Interview mit Juliane Köhler

„Irgendwann werde ich alt aussehen. Natürlich!“

Von Stefanie Schütte
 - 16:48

Frau Köhler, wir möchten mit Ihnen über Ihre Schönheitsgeheimnisse sprechen. Sie sehen mit Anfang 50 fast makellos aus mit einer sehr guten Haut. Besitzen Sie irgendeine Wundercreme? Und wenn ja, wie heißt die?

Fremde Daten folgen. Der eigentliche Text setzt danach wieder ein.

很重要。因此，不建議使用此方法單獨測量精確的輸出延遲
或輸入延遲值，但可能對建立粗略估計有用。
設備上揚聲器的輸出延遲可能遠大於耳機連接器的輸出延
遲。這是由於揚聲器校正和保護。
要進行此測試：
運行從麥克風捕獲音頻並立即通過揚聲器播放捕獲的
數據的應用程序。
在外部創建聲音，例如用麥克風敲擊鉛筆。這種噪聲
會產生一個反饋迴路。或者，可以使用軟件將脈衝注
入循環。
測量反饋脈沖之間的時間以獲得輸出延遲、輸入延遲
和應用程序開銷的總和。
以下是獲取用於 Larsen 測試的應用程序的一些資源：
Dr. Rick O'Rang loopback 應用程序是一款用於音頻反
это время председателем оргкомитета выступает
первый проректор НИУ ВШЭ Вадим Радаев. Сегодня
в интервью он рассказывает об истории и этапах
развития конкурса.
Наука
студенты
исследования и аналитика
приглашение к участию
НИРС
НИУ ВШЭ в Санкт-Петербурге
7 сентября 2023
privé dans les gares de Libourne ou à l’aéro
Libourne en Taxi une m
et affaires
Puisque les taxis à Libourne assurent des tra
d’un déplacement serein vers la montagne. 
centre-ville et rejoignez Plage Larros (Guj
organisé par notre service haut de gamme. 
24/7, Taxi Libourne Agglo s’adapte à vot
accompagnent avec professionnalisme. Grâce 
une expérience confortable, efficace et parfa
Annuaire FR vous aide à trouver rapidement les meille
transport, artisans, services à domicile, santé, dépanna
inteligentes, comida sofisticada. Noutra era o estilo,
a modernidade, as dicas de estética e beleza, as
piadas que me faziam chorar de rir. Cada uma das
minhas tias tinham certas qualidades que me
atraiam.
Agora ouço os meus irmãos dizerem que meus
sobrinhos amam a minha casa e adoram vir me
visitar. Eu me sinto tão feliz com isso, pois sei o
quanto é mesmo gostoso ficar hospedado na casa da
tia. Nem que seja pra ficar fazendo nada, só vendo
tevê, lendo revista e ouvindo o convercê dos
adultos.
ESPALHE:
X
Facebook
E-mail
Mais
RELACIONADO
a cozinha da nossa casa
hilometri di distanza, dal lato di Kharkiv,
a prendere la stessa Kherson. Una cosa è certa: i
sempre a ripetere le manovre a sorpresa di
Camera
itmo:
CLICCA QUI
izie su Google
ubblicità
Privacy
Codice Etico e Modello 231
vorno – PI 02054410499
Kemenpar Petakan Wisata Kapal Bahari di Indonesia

Darauf gibt es mehrere Antworten. Eine davon ist wohl, dass ich nur Naturkosmetik von Dr. Hauschka benutze. Ich muss hier etwas ausholen: Nach dem Konzept dieser Marke trägt man eigentlich nicht so viel Creme auf. Sondern man erzieht die Haut dazu, sich selbst wieder zu versorgen. Man durchläuft dafür erst einmal eine Phase mit Trockenheitsgefühlen, weil man sich nicht eincremen soll. Stattdessen benutzt man ein Gel oder ein klärendes Spray. Dann lernt die Haut nach und nach, selbst wieder Fett und Feuchtigkeit zu produzieren. Das ist genau das Gegenteil von der Wirkung herkömmlicher Cremes. Die sind halt alle sehr reichhaltig. Da stopft man sozusagen die Poren voll. Dann ist man vielleicht kurzfristig glücklich. Aber längerfristig ist dieses Dr.-Hauschka-Prinzip einleuchtend, finde ich. Ich mache das seit Jahren, und es ist wirklich toll. Ich habe aber auch noch ein wirkliches Wundermittel. Das ist ein kleiner sogenannter Gua-Sha-Schaber für die Haut. Diese Technik kommt aus China.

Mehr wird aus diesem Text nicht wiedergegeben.